### WORK TO BE COMPLETED
Set down, word for word, each line from the top of the data through the line that has "Если бы Пу сказал ПРАВДУ Россиянам..."; omit every picture.

### RECORDS
*****
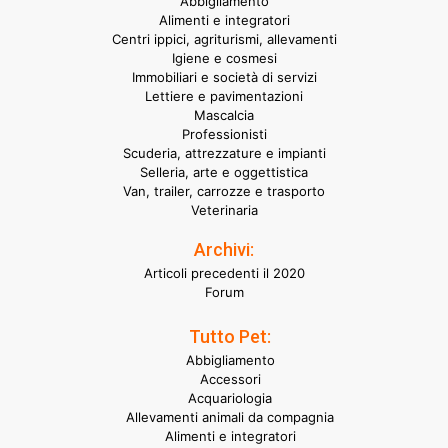
Abbigliamento
Alimenti e integratori
Centri ippici, agriturismi, allevamenti
Igiene e cosmesi
Immobiliari e società di servizi
Lettiere e pavimentazioni
Mascalcia
Professionisti
Scuderia, attrezzature e impianti
Selleria, arte e oggettistica
Van, trailer, carrozze e trasporto
Veterinaria
Archivi:
Articoli precedenti il 2020
Forum
Tutto Pet:
Abbigliamento
Accessori
Acquariologia
Allevamenti animali da compagnia
Alimenti e integratori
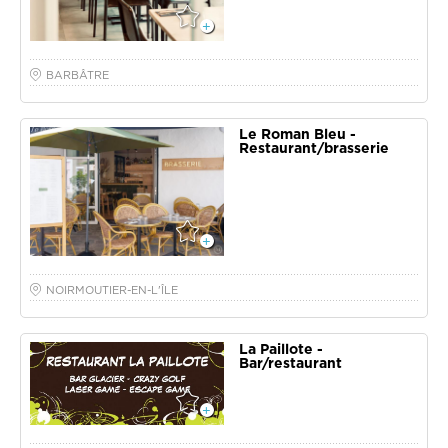
BARBÂTRE
Le Roman Bleu -
Restaurant/brasserie
NOIRMOUTIER-EN-L'ÎLE
La Paillote -
Bar/restaurant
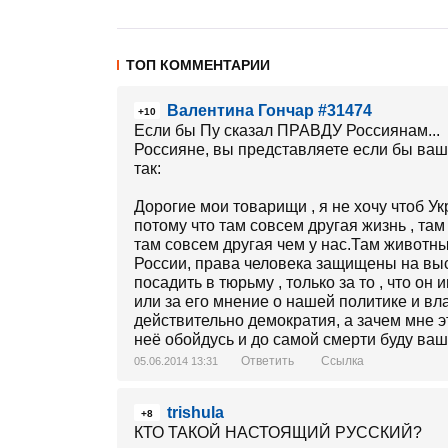
ТОП КОММЕНТАРИИ
Валентина Гончар #31474
+10
Если бы Пу сказал ПРАВДУ Россиянам...
Россияне, вы представляете если бы ваш 
так:
Дорогие мои товарищи , я не хочу чтоб У
потому что там совсем другая жизнь , та
там совсем другая чем у нас.Там животн
России, права человека защищены на вы
посадить в тюрьму , только за то , что о
или за его мнение о нашей политике и вла
действительно демократия, а зачем мне эт
неё обойдусь и до самой смерти буду ва
Ответить
Ссылка
05.06.2014 13:31
trishula
+8
КТО ТАКОЙ НАСТОЯЩИЙ РУССКИЙ?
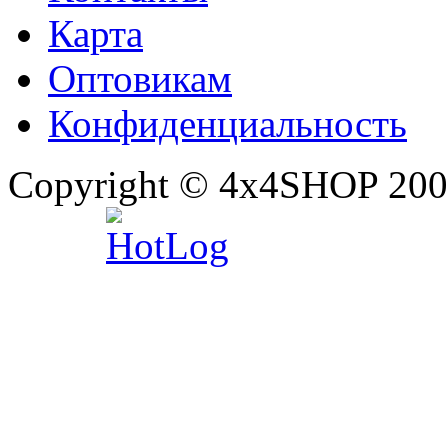
Карта
Оптовикам
Конфиденциальность
Copyright © 4x4SHOP 200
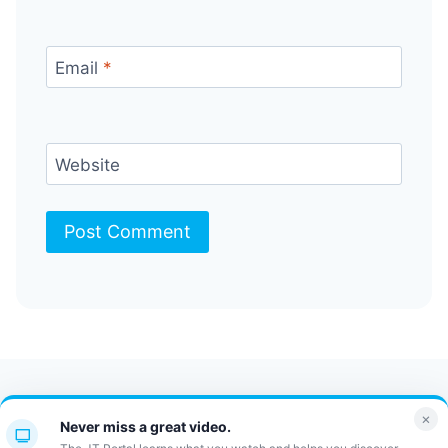
Email
*
Website
Contact Us
FAQ
Bulletin
×
Never miss a great video.
JT Portal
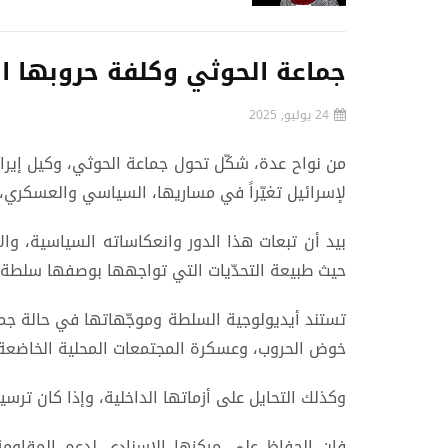
جماعة الحوثي وكلفة حروبها ال
24 يوليو, 2025
من نواح عدة، شكّل تحول جماعة الحوثي، وكيل إيرا
لإسرائيل تغيّراً في مساريها، السياسي والعسكري، و
بيد أن تبعات هذا الدور وانعكاساته السياسية، و
حيث طبيعة التحدّيات التي تواجهها بوصفها سلطة أ
تستند أيديولوجية السلطة وموجّهاتها في حالة جما
خوض الحروب، وعسكرة المجتمعات المحلية الخاضعة
وكذلك التحايل على أزماتها الداخلية، وإذا كان ترسي
فإن الحفاظ على مركزها الإسنادي لدعم المقاومة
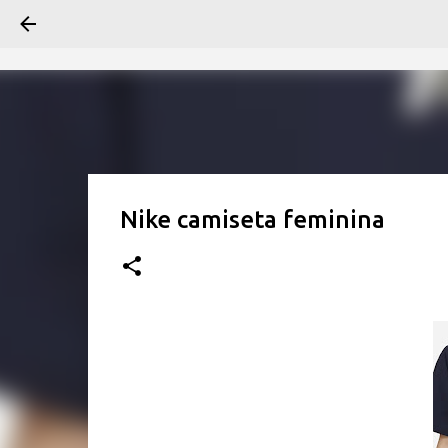
Nike camiseta feminina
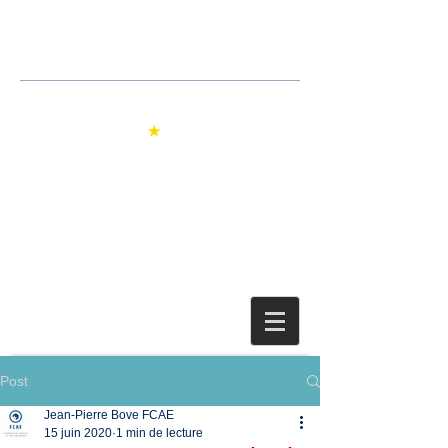
Jean-Pierre Bove
Avocat
Post
Jean-Pierre Bove FCAE
15 juin 2020
1 min de lecture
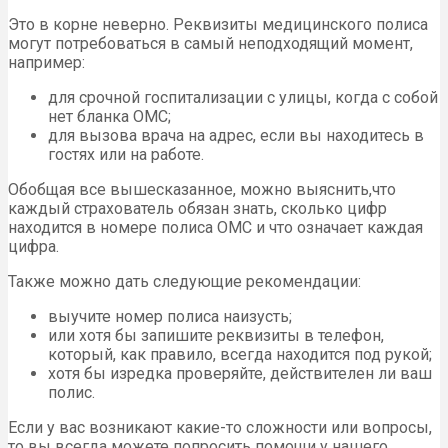
Это в корне неверно. Реквизиты медицинского полиса
могут потребоваться в самый неподходящий момент,
например:
для срочной госпитализации с улицы, когда с собой
нет бланка ОМС;
для вызова врача на адрес, если вы находитесь в
гостях или на работе.
Обобщая все вышесказанное, можно выяснить,что
каждый страхователь обязан знать, сколько цифр
находится в номере полиса ОМС и что означает каждая
цифра.
Также можно дать следующие рекомендации:
выучите номер полиса наизусть;
или хотя бы запишите реквизиты в телефон,
который, как правило, всегда находится под рукой;
хотя бы изредка проверяйте, действителен ли ваш
полис.
Если у вас возникают какие-то сложности или вопросы,
то вы всегда можете попросить помощи у нашего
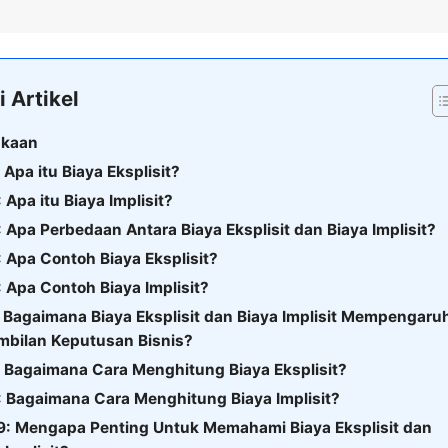
i Artikel
kaan
: Apa itu Biaya Eksplisit?
: Apa itu Biaya Implisit?
: Apa Perbedaan Antara Biaya Eksplisit dan Biaya Implisit?
: Apa Contoh Biaya Eksplisit?
: Apa Contoh Biaya Implisit?
: Bagaimana Biaya Eksplisit dan Biaya Implisit Mempengaru
bilan Keputusan Bisnis?
: Bagaimana Cara Menghitung Biaya Eksplisit?
: Bagaimana Cara Menghitung Biaya Implisit?
 9: Mengapa Penting Untuk Memahami Biaya Eksplisit dan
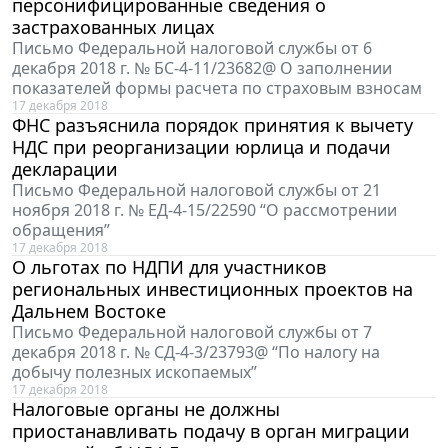
персонифицированные сведения о
застрахованных лицах
Письмо Федеральной налоговой службы от 6
декабря 2018 г. № БС-4-11/23682@ О заполнении
показателей формы расчета по страховым взносам
17 декабря 2018
ФНС разъяснила порядок принятия к вычету
НДС при реорганизации юрлица и подачи
декларации
Письмо Федеральной налоговой службы от 21
ноября 2018 г. № ЕД-4-15/22590 “О рассмотрении
обращения”
17 декабря 2018
О льготах по НДПИ для участников
региональных инвестиционных проектов на
Дальнем Востоке
Письмо Федеральной налоговой службы от 7
декабря 2018 г. № СД-4-3/23793@ “По налогу на
добычу полезных ископаемых”
17 декабря 2018
Налоговые органы не должны
приостанавливать подачу в орган миграции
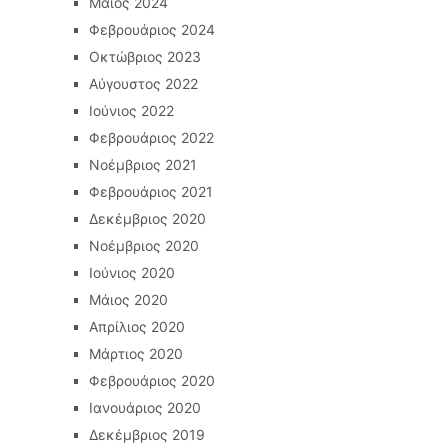
Μάιος 2024
Φεβρουάριος 2024
Οκτώβριος 2023
Αύγουστος 2022
Ιούνιος 2022
Φεβρουάριος 2022
Νοέμβριος 2021
Φεβρουάριος 2021
Δεκέμβριος 2020
Νοέμβριος 2020
Ιούνιος 2020
Μάιος 2020
Απρίλιος 2020
Μάρτιος 2020
Φεβρουάριος 2020
Ιανουάριος 2020
Δεκέμβριος 2019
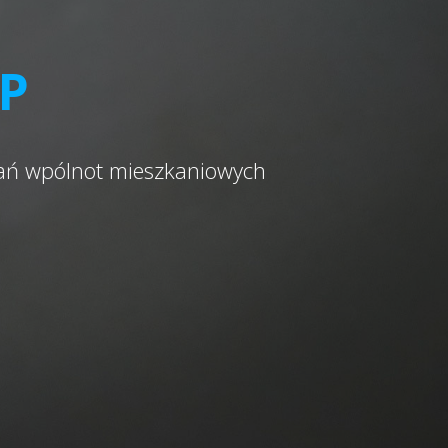
OP
kań wpólnot mieszkaniowych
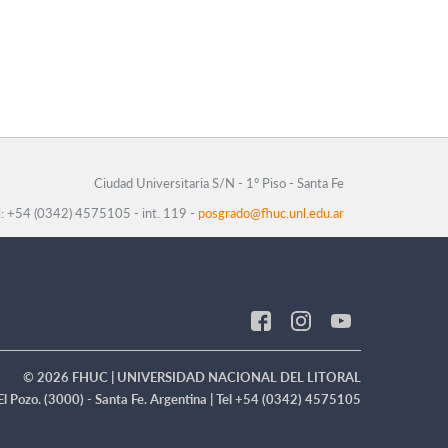
Ciudad Universitaria S/N - 1° Piso - Santa Fe
l: +54 (0342) 4575105 - int. 119 -
posgrado@fhuc.unl.edu.ar
© 2026 FHUC | UNIVERSIDAD NACIONAL DEL LITORAL
 El Pozo. (3000) - Santa Fe. Argentina | Tel +54 (0342) 4575105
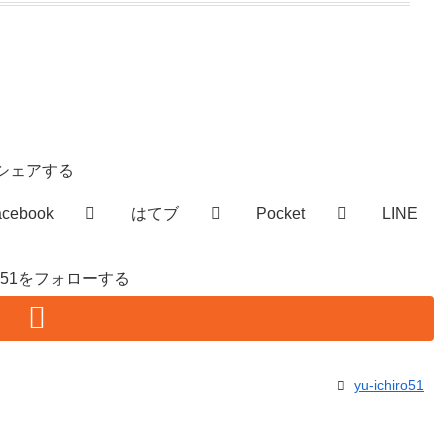
シェアする
acebook
はてブ
Pocket
LINE
hiro51をフォローする
yu-ichiro51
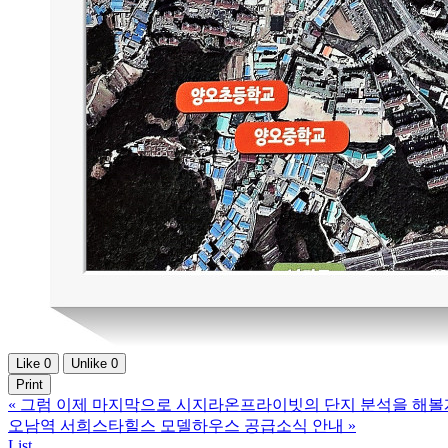
Like
0
Unlike
0
Print
«
그럼 이제 마지막으로 시지라온프라이빗의 단지 분석을 해
오남역 서희스타힐스 모델하우스 공급소식 안내
»
List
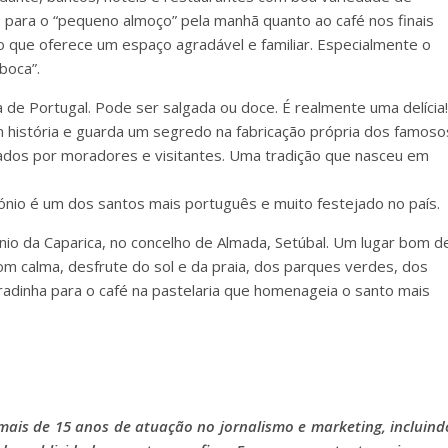
 para o “pequeno almoço” pela manhã quanto ao café nos finais
io que oferece um espaço agradável e familiar. Especialmente o
boca”.
 de Portugal. Pode ser salgada ou doce. É realmente uma delícia!
tem história e guarda um segredo na fabricação própria dos famoso
iados por moradores e visitantes. Uma tradição que nasceu em
ónio é um dos santos mais português e muito festejado no país.
nio da Caparica, no concelho de Almada, Setúbal. Um lugar bom d
om calma, desfrute do sol e da praia, dos parques verdes, dos
dinha para o café na pastelaria que homenageia o santo mais
mais de 15 anos de atuação no jornalismo e marketing, incluind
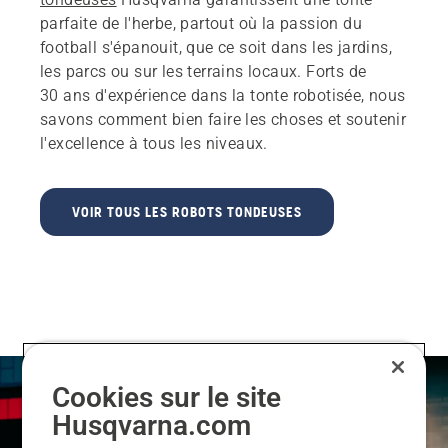
parfaite de l'herbe, partout où la passion du
football s'épanouit, que ce soit dans les jardins,
les parcs ou sur les terrains locaux. Forts de
30 ans d'expérience dans la tonte robotisée, nous
savons comment bien faire les choses et soutenir
l'excellence à tous les niveaux.
VOIR TOUS LES ROBOTS TONDEUSES
Cookies sur le site
Husqvarna.com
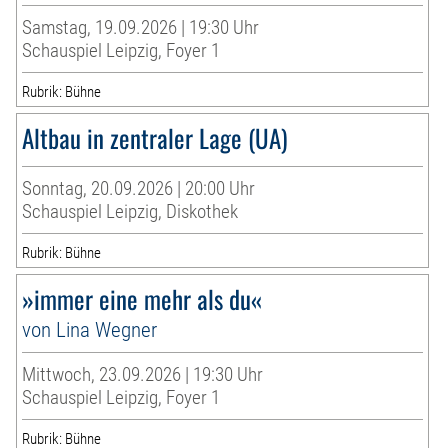
Samstag, 19.09.2026 | 19:30 Uhr
Schauspiel Leipzig, Foyer 1
Rubrik: Bühne
Altbau in zentraler Lage (UA)
Sonntag, 20.09.2026 | 20:00 Uhr
Schauspiel Leipzig, Diskothek
Rubrik: Bühne
»immer eine mehr als du«
von Lina Wegner
Mittwoch, 23.09.2026 | 19:30 Uhr
Schauspiel Leipzig, Foyer 1
Rubrik: Bühne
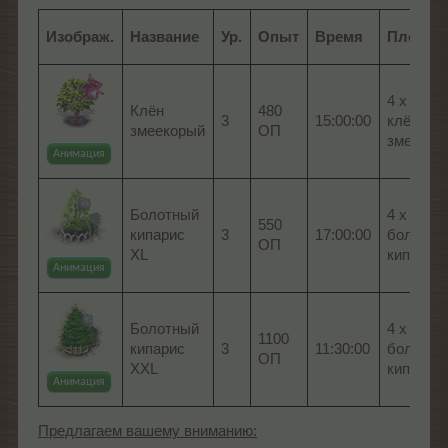
Изображ.
Название
Ур.
Опыт
Время
Плоды
4 x Цве
Клён
480
3
15:00:00
клёна
змеекорый
ОП
змеекор
Анимация
Болотный
4 x Шиш
550
кипарис
3
17:00:00
болотно
ОП
XL
кипарис
Анимация
Болотный
4 x Шиш
1100
кипарис
3
11:30:00
болотно
ОП
XXL
кипарис
Анимация
Предлагаем вашему вниманию:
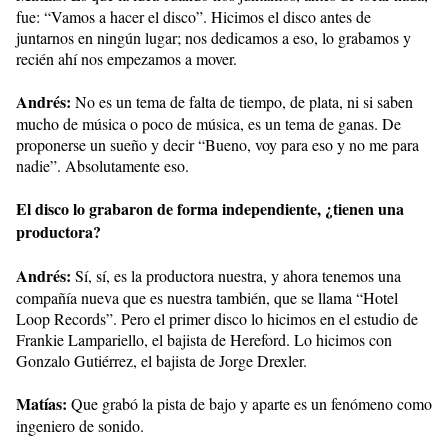
fue: “Vamos a hacer el disco”. Hicimos el disco antes de
juntarnos en ningún lugar; nos dedicamos a eso, lo grabamos y
recién ahí nos empezamos a mover.
Andrés:
No es un tema de falta de tiempo, de plata, ni si saben
mucho de música o poco de música, es un tema de ganas. De
proponerse un sueño y decir “Bueno, voy para eso y no me para
nadie”. Absolutamente eso.
El disco lo grabaron de forma independiente, ¿tienen una
productora?
Andrés:
Sí, sí, es la productora nuestra, y ahora tenemos una
compañía nueva que es nuestra también, que se llama “Hotel
Loop Records”. Pero el primer disco lo hicimos en el estudio de
Frankie Lampariello, el bajista de Hereford. Lo hicimos con
Gonzalo Gutiérrez, el bajista de Jorge Drexler.
Matías:
Que grabó la pista de bajo y aparte es un fenómeno como
ingeniero de sonido.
*****
### RESULT FOR THIS TASK
Abbigliamento
Alimenti e integratori
Centri ippici, agriturismi, allevamenti
Igiene e cosmesi
Immobiliari e società di servizi
Lettiere e pavimentazioni
Mascalcia
Professionisti
Scuderia, attrezzature e impianti
Selleria, arte e oggettistica
Van, trailer, carrozze e trasporto
Veterinaria
Archivi:
Articoli precedenti il 2020
Forum
Tutto Pet:
Abbigliamento
Accessori
Acquariologia
Allevamenti animali da compagnia
Alimenti e integratori
BARBÂTRE
Le Roman Bleu -
Restaurant/brasserie
NOIRMOUTIER-EN-L'ÎLE
La Paillote -
Bar/restaurant
ТОП КОММЕНТАРИИ
Валентина Гончар #31474
+10
Если бы Пу сказал ПРАВДУ Россиянам...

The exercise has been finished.